# Description of the task:
Pick out the lines below that include the string "soon".

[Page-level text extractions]
○ ○ ○ ○
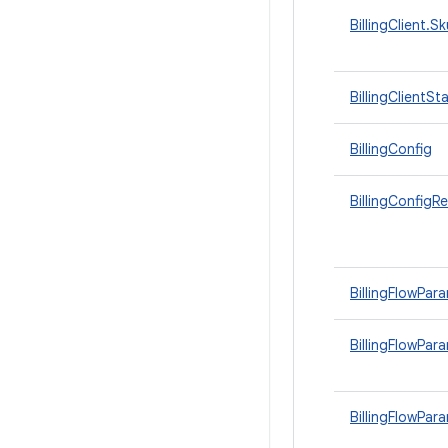
BillingClient.S
BillingClientSt
BillingConfig
BillingConfigR
BillingFlowPar
BillingFlowPara
BillingFlowPar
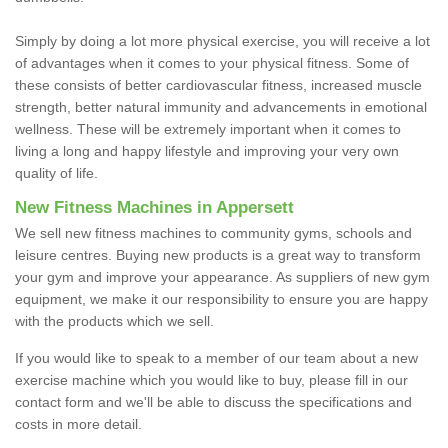
Simply by doing a lot more physical exercise, you will receive a lot
of advantages when it comes to your physical fitness. Some of
these consists of better cardiovascular fitness, increased muscle
strength, better natural immunity and advancements in emotional
wellness. These will be extremely important when it comes to
living a long and happy lifestyle and improving your very own
quality of life.
New Fitness Machines in Appersett
We sell new fitness machines to community gyms, schools and
leisure centres. Buying new products is a great way to transform
your gym and improve your appearance. As suppliers of new gym
equipment, we make it our responsibility to ensure you are happy
with the products which we sell.
If you would like to speak to a member of our team about a new
exercise machine which you would like to buy, please fill in our
contact form and we'll be able to discuss the specifications and
costs in more detail.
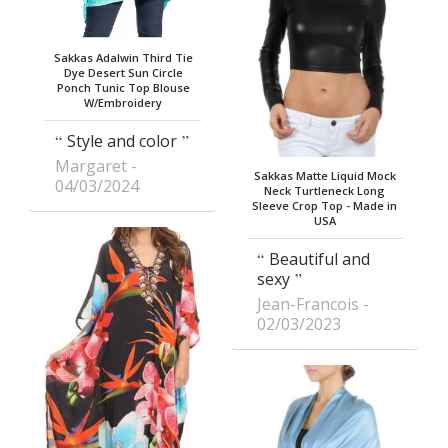
Sakkas Adalwin Third Tie
Dye Desert Sun Circle
Ponch Tunic Top Blouse
W/Embroidery
Style and color
Margaret
Sakkas Matte Liquid Mock
04/03/2024
Neck Turtleneck Long
Sleeve Crop Top - Made in
USA
Beautiful and
sexy
Jean-Francois
02/03/2023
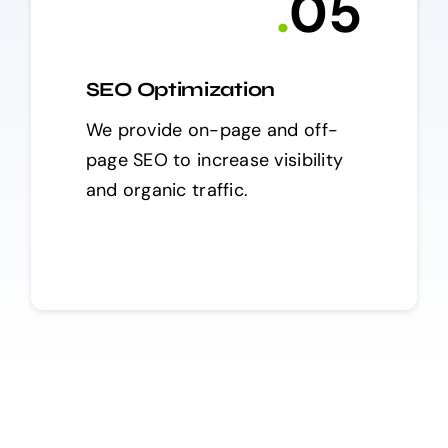
.
0
5
SEO Optimization
We provide on-page and off-
page SEO to increase visibility
and organic traffic.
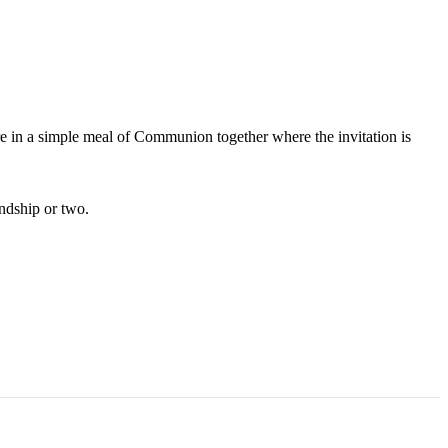
are in a simple meal of Communion together where the invitation is
endship or two.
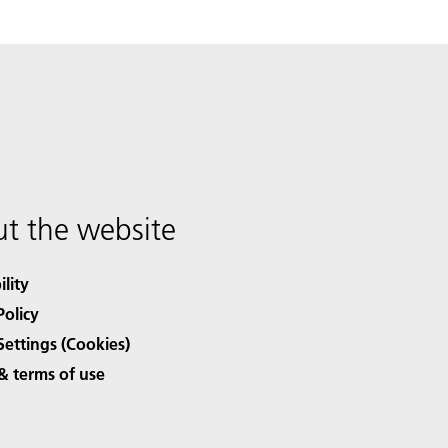
t the website
ility
Policy
Settings (Cookies)
& terms of use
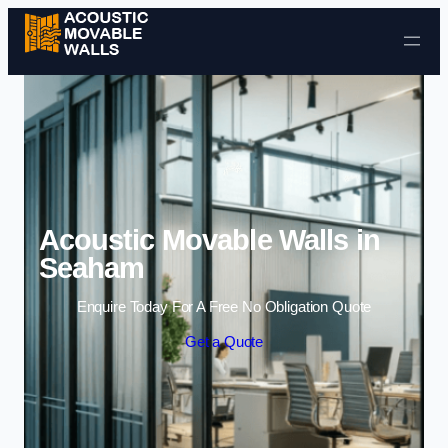
Skip to content
Acoustic Movable Walls in
Seaham
Enquire Today For A Free No Obligation Quote
Get a Quote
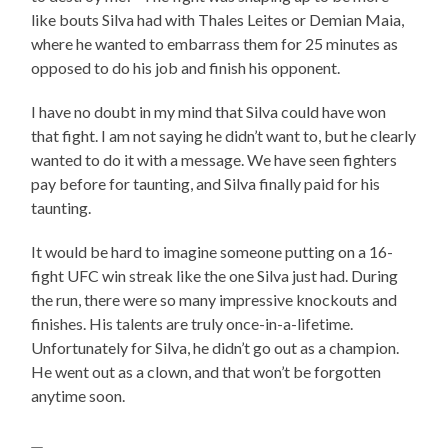
like bouts Silva had with Thales Leites or Demian Maia,
where he wanted to embarrass them for 25 minutes as
opposed to do his job and finish his opponent.
I have no doubt in my mind that Silva could have won
that fight. I am not saying he didn’t want to, but he clearly
wanted to do it with a message. We have seen fighters
pay before for taunting, and Silva finally paid for his
taunting.
It would be hard to imagine someone putting on a 16-
fight UFC win streak like the one Silva just had. During
the run, there were so many impressive knockouts and
finishes. His talents are truly once-in-a-lifetime.
Unfortunately for Silva, he didn’t go out as a champion.
He went out as a clown, and that won’t be forgotten
anytime soon.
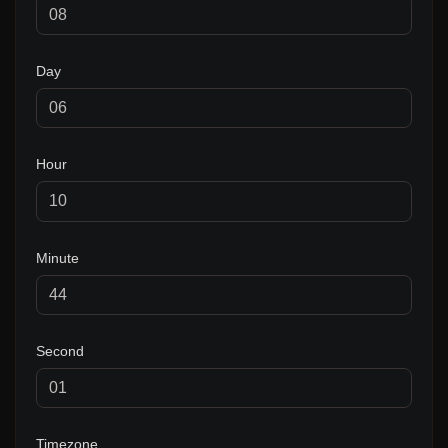
Day
Hour
Minute
Second
Timezone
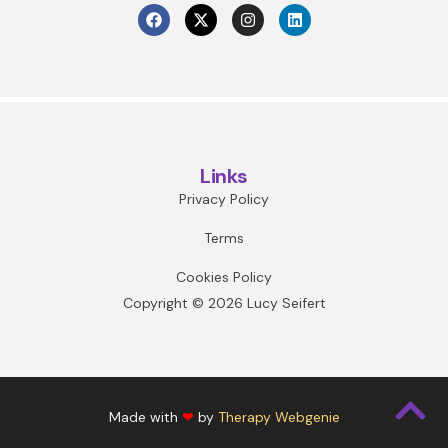
Links
Privacy Policy
Terms
Cookies Policy
Copyright © 2026 Lucy Seifert
Made with
❤
by
Therapy Webgenie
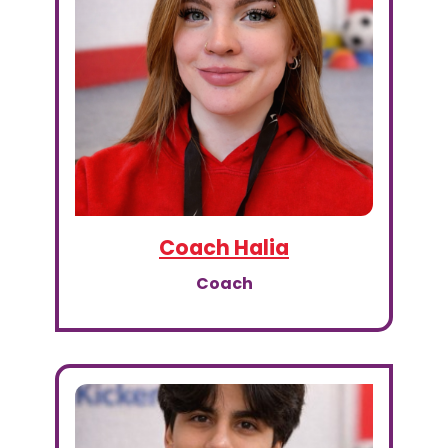
Coach Halia
Coach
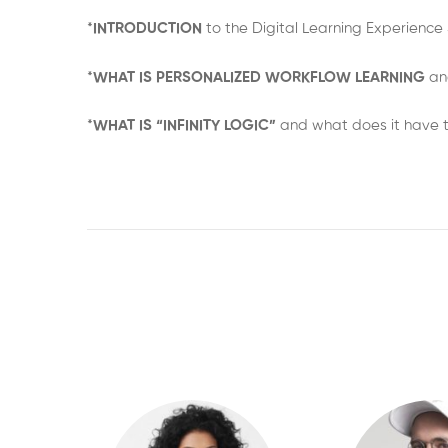
*
INTRODUCTION
to the Digital Learning Experienc
*
WHAT IS PERSONALIZED WORKFLOW LEARNING
an
*
WHAT IS “INFINITY LOGIC”
and what does it have t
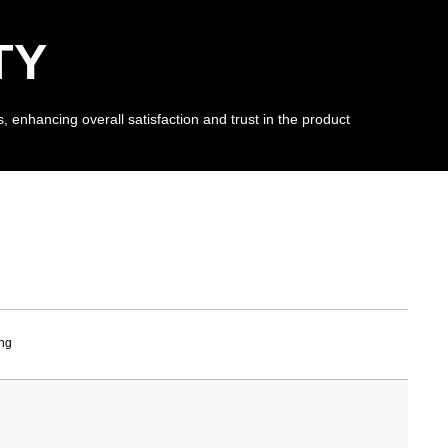
TY
, enhancing overall satisfaction and trust in the product
ng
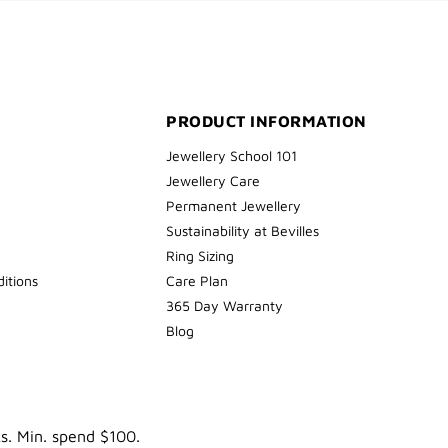
PRODUCT INFORMATION
Jewellery School 101
Jewellery Care
Permanent Jewellery
Sustainability at Bevilles
Ring Sizing
itions
Care Plan
365 Day Warranty
Blog
ks. Min. spend $100.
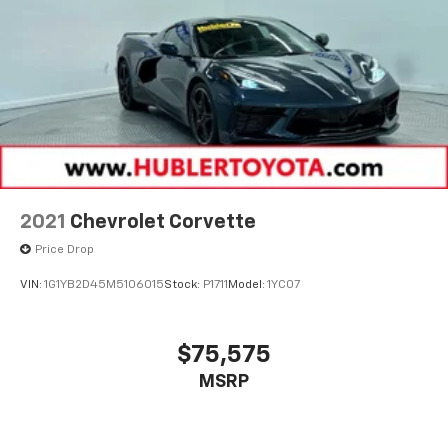
2021
Chevrolet Corvette
Price Drop
VIN:
1G1YB2D45M5106015
Stock:
P1711
Model:
1YC07
$75,575
MSRP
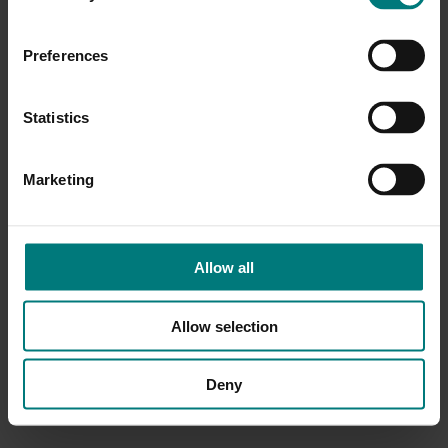
Preferences
Statistics
Marketing
Allow all
Allow selection
Deny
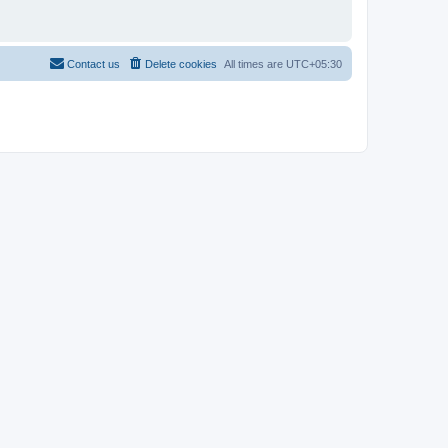
Contact us
Delete cookies
All times are
UTC+05:30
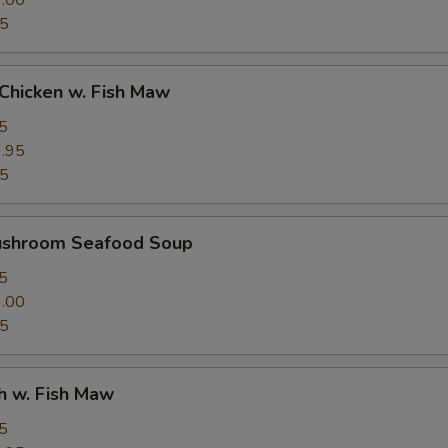
.00
95
Chicken w. Fish Maw
5
.95
95
ushroom Seafood Soup
5
.00
95
h w. Fish Maw
5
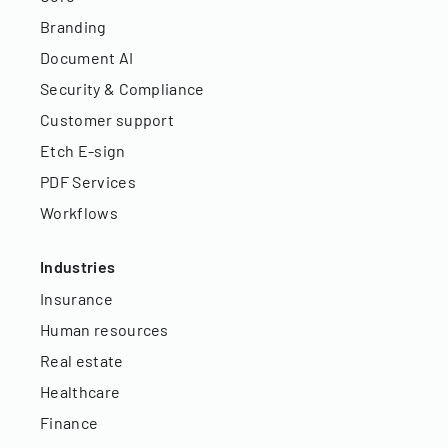
Branding
Document AI
Security & Compliance
Customer support
Etch E-sign
PDF Services
Workflows
Industries
Insurance
Human resources
Real estate
Healthcare
Finance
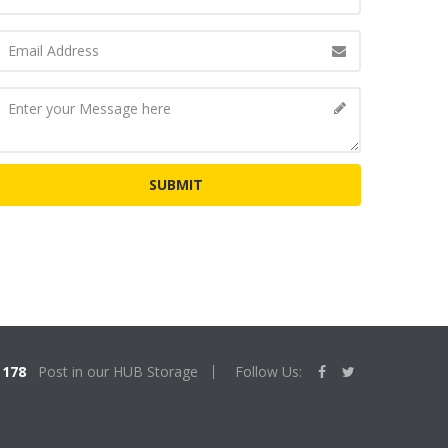
178
Post in our HUB Storage
Follow Us:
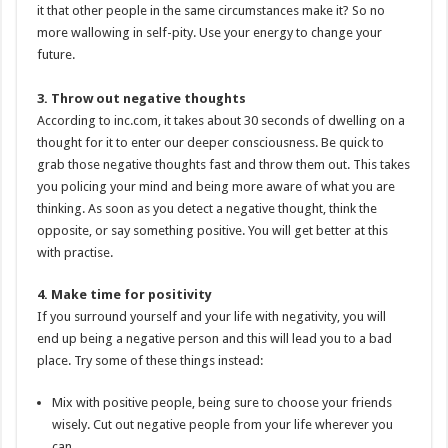
it that other people in the same circumstances make it? So no
more wallowing in self-pity. Use your energy to change your
future.
3. Throw out negative thoughts
According to inc.com, it takes about 30 seconds of dwelling on a
thought for it to enter our deeper consciousness. Be quick to
grab those negative thoughts fast and throw them out. This takes
you policing your mind and being more aware of what you are
thinking. As soon as you detect a negative thought, think the
opposite, or say something positive. You will get better at this
with practise.
4. Make time for positivity
If you surround yourself and your life with negativity, you will
end up being a negative person and this will lead you to a bad
place. Try some of these things instead:
Mix with positive people, being sure to choose your friends
wisely. Cut out negative people from your life wherever you
can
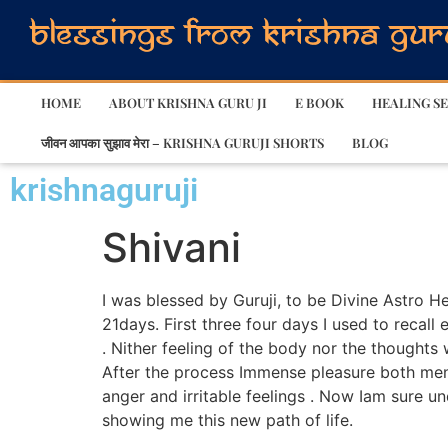
HOME
ABOUT KRISHNA GURU JI
E BOOK
HEALING SE
जीवन आपका सुझाव मेरा – KRISHNA GURUJI SHORTS
BLOG
krishnaguruji
Shivani
I was blessed by Guruji, to be Divine Astro 
21days. First three four days I used to recall 
. Nither feeling of the body nor the thoughts 
After the process Immense pleasure both ment
anger and irritable feelings . Now Iam sure un
showing me this new path of life.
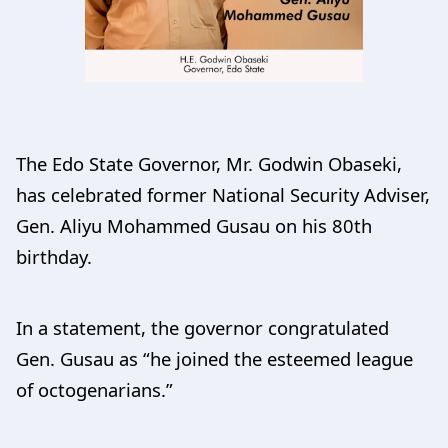
The Edo State Governor, Mr. Godwin Obaseki,
has celebrated former National Security Adviser,
Gen. Aliyu Mohammed Gusau on his 80th
birthday.
In a statement, the governor congratulated
Gen. Gusau as “he joined the esteemed league
of octogenarians.”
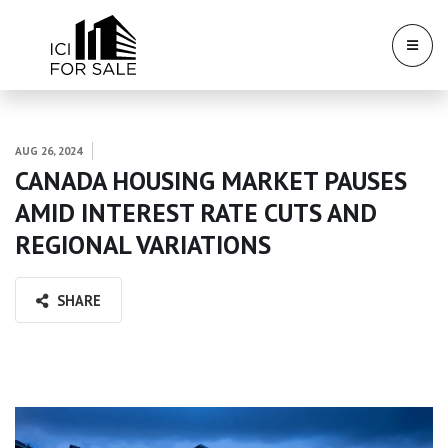
AUG 26, 2024
CANADA HOUSING MARKET PAUSES
AMID INTEREST RATE CUTS AND
REGIONAL VARIATIONS
SHARE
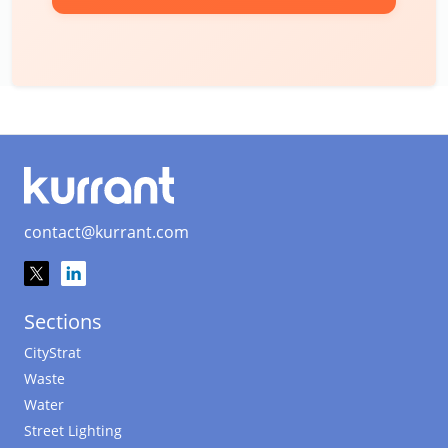
contact@kurrant.com
Sections
CityStrat
Waste
Water
Street Lighting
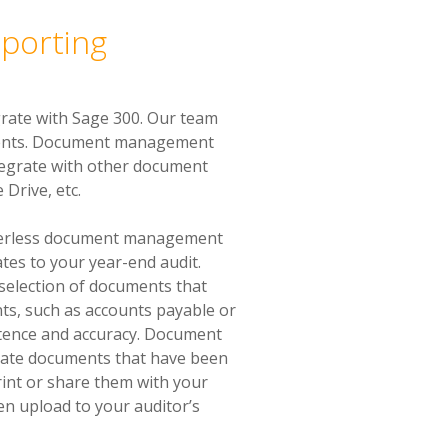
pporting
rate with Sage 300. Our team
ements. Document management
tegrate with other document
Drive, etc.
aperless document management
ates to your year-end audit.
e selection of documents that
ts, such as accounts payable or
istence and accuracy. Document
cate documents that have been
rint or share them with your
en upload to your auditor’s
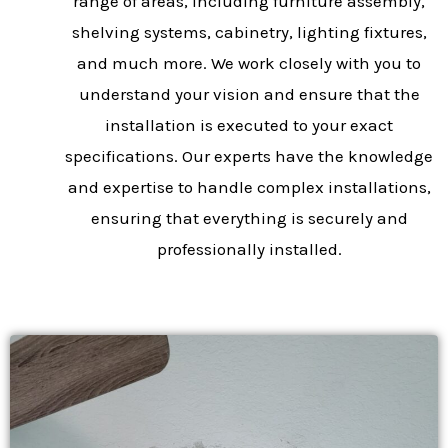
range of areas, including furniture assembly,
shelving systems, cabinetry, lighting fixtures,
and much more. We work closely with you to
understand your vision and ensure that the
installation is executed to your exact
specifications. Our experts have the knowledge
and expertise to handle complex installations,
ensuring that everything is securely and
professionally installed.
○ ○ ○ ○
# Solution:
anytime soon.
thinking. As soon as you detect a negative thought, think the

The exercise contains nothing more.